## What is being asked
Count the lines below that contain the word "Microsoft", and give only that number.

——————

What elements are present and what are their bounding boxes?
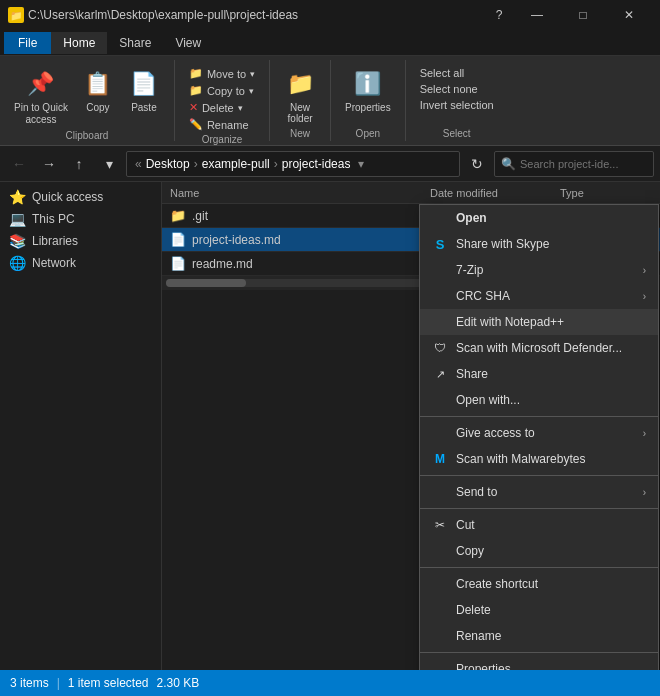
- status-item-count: 3 items: [10, 676, 49, 690]
- maximize-button[interactable]: □: [560, 0, 606, 30]
- move-to-icon: 📁: [189, 67, 203, 80]
- rename-icon: ✏️: [189, 118, 203, 131]
- file-list-header: Name Date modified Type: [162, 182, 660, 204]
- ctx-send-to[interactable]: Send to ›: [420, 479, 658, 505]
- ctx-cut[interactable]: ✂ Cut: [420, 512, 658, 538]
- select-none-button[interactable]: Select none: [414, 82, 500, 96]
- paste-button[interactable]: 📄 Paste: [122, 66, 166, 115]
- rename-button[interactable]: ✏️ Rename: [183, 117, 261, 132]
- ctx-edit-notepad[interactable]: Edit with Notepad++: [420, 309, 658, 335]
- organize-buttons: 📁 Move to ▾ 📁 Copy to ▾ ✕ Delete ▾ ✏️ Re…: [183, 62, 261, 132]
- select-label: Select: [443, 126, 471, 139]
- sidebar-item-network[interactable]: 🌐 Network: [0, 252, 161, 274]
- ctx-copy[interactable]: Copy: [420, 538, 658, 564]
- ctx-skype-icon: S: [432, 236, 448, 252]
- ctx-send-to-arrow: ›: [643, 487, 646, 498]
- search-input[interactable]: [520, 158, 647, 170]
- sidebar-label-this-pc: This PC: [32, 212, 75, 226]
- scrollbar-thumb[interactable]: [166, 279, 246, 287]
- close-button[interactable]: ✕: [606, 0, 652, 30]
- ctx-scan-defender-label: Scan with Microsoft Defender...: [456, 341, 622, 355]
- ctx-rename[interactable]: Rename: [420, 623, 658, 649]
- ctx-properties-icon: [432, 661, 448, 670]
- status-selection-info: 1 item selected: [68, 676, 149, 690]
- ctx-scan-defender[interactable]: 🛡 Scan with Microsoft Defender...: [420, 335, 658, 361]
- ctx-7zip-arrow: ›: [643, 265, 646, 276]
- ctx-open-label: Open: [456, 211, 487, 225]
- ctx-crc-sha[interactable]: CRC SHA ›: [420, 283, 658, 309]
- ctx-notepad-icon: [432, 314, 448, 330]
- ribbon-group-organize: 📁 Move to ▾ 📁 Copy to ▾ ✕ Delete ▾ ✏️ Re…: [175, 60, 270, 141]
- ctx-sep-3: [420, 508, 658, 509]
- ctx-shortcut-icon: [432, 576, 448, 592]
- up-button[interactable]: ↑: [66, 151, 92, 177]
- ctx-rename-label: Rename: [456, 629, 501, 643]
- search-icon: 🔍: [501, 157, 516, 171]
- md-file-icon: 📄: [170, 232, 186, 247]
- column-name[interactable]: Name: [162, 182, 422, 203]
- ctx-share-skype[interactable]: S Share with Skype: [420, 231, 658, 257]
- file-name-git: 📁 .git: [162, 208, 422, 223]
- copy-button[interactable]: 📋 Copy: [76, 66, 120, 115]
- recent-locations-button[interactable]: ▾: [96, 151, 122, 177]
- ctx-give-access[interactable]: Give access to ›: [420, 420, 658, 446]
- this-pc-icon: 💻: [8, 211, 26, 227]
- properties-button[interactable]: ℹ️ Properties: [339, 66, 397, 115]
- ribbon-group-open: ℹ️ Properties Open: [331, 60, 406, 141]
- tab-file[interactable]: File: [4, 32, 51, 54]
- select-all-button[interactable]: Select all: [414, 66, 500, 80]
- minimize-button[interactable]: —: [514, 0, 560, 30]
- invert-selection-button[interactable]: Invert selection: [414, 98, 500, 112]
- open-label: Open: [356, 126, 380, 139]
- copy-to-button[interactable]: 📁 Copy to ▾: [183, 83, 261, 98]
- tab-home[interactable]: Home: [51, 32, 107, 54]
- ctx-defender-icon: 🛡: [432, 340, 448, 356]
- ctx-share[interactable]: ↗ Share: [420, 361, 658, 387]
- sidebar: ⭐ Quick access 💻 This PC 📚 Libraries 🌐 N…: [0, 182, 162, 670]
- address-path[interactable]: « Desktop › example-pull › project-ideas…: [126, 151, 460, 177]
- title-bar: 📁 C:\Users\karlm\Desktop\example-pull\pr…: [0, 0, 660, 30]
- file-list: Name Date modified Type 📁 .git 4/1/2021 …: [162, 182, 660, 670]
- ctx-open[interactable]: Open: [420, 205, 658, 231]
- sidebar-item-this-pc[interactable]: 💻 This PC: [0, 208, 161, 230]
- delete-button[interactable]: ✕ Delete ▾: [183, 100, 261, 115]
- path-example-pull[interactable]: example-pull: [202, 157, 270, 171]
- ctx-delete[interactable]: Delete: [420, 597, 658, 623]
- pin-quick-access-button[interactable]: 📌 Pin to Quickaccess: [8, 66, 74, 128]
- ctx-delete-label: Delete: [456, 603, 491, 617]
- ctx-crc-arrow: ›: [643, 291, 646, 302]
- ctx-scan-malwarebytes[interactable]: M Scan with Malwarebytes: [420, 446, 658, 472]
- back-button[interactable]: ←: [6, 151, 32, 177]
- forward-button[interactable]: →: [36, 151, 62, 177]
- path-project-ideas[interactable]: project-ideas: [282, 157, 351, 171]
- path-desktop[interactable]: Desktop: [146, 157, 190, 171]
- move-to-button[interactable]: 📁 Move to ▾: [183, 66, 261, 81]
- context-menu: Open S Share with Skype 7-Zip › CRC SHA …: [419, 204, 659, 670]
- ctx-properties[interactable]: Properties: [420, 656, 658, 670]
- refresh-button[interactable]: ↻: [464, 151, 490, 177]
- ctx-open-with[interactable]: Open with...: [420, 387, 658, 413]
- sidebar-label-libraries: Libraries: [32, 234, 78, 248]
- column-type[interactable]: Type: [552, 182, 660, 203]
- menu-bar: File Home Share View: [0, 30, 660, 56]
- sidebar-label-quick-access: Quick access: [32, 190, 103, 204]
- ctx-7zip-label: 7-Zip: [456, 263, 483, 277]
- tab-share[interactable]: Share: [107, 32, 163, 54]
- ctx-create-shortcut[interactable]: Create shortcut: [420, 571, 658, 597]
- properties-icon: ℹ️: [352, 68, 384, 100]
- file-name-readme: 📄 readme.md: [162, 256, 422, 271]
- tab-view[interactable]: View: [163, 32, 213, 54]
- new-folder-button[interactable]: 📁 Newfolder: [278, 66, 322, 126]
- ctx-give-access-icon: [432, 425, 448, 441]
- ctx-give-access-arrow: ›: [643, 428, 646, 439]
- ctx-sep-2: [420, 475, 658, 476]
- address-bar: ← → ↑ ▾ « Desktop › example-pull › proje…: [0, 146, 660, 182]
- column-date[interactable]: Date modified: [422, 182, 552, 203]
- sidebar-item-libraries[interactable]: 📚 Libraries: [0, 230, 161, 252]
- sidebar-item-quick-access[interactable]: ⭐ Quick access: [0, 186, 161, 208]
- help-button[interactable]: ?: [484, 0, 514, 30]
- ctx-open-with-icon: [432, 392, 448, 408]
- ctx-copy-icon: [432, 543, 448, 559]
- status-size: 2.30 KB: [157, 676, 200, 690]
- ctx-7zip[interactable]: 7-Zip ›: [420, 257, 658, 283]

——————

## Exercise response
2